┏━━

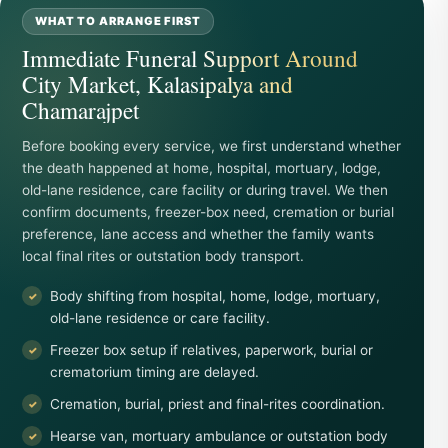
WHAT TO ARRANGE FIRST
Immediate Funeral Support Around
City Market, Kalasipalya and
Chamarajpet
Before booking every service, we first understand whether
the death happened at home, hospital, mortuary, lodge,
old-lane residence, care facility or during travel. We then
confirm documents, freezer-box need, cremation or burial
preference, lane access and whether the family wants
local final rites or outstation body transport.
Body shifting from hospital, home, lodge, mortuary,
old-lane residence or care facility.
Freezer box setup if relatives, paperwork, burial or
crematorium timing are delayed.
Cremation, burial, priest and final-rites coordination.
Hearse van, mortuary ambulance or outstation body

┗━━

#### [EXERCISE PROMPT]
Give the number of lines in the listing above that hold the string "rites", with nothing else.

#### [ANSWER TO THE PROBLEM]
2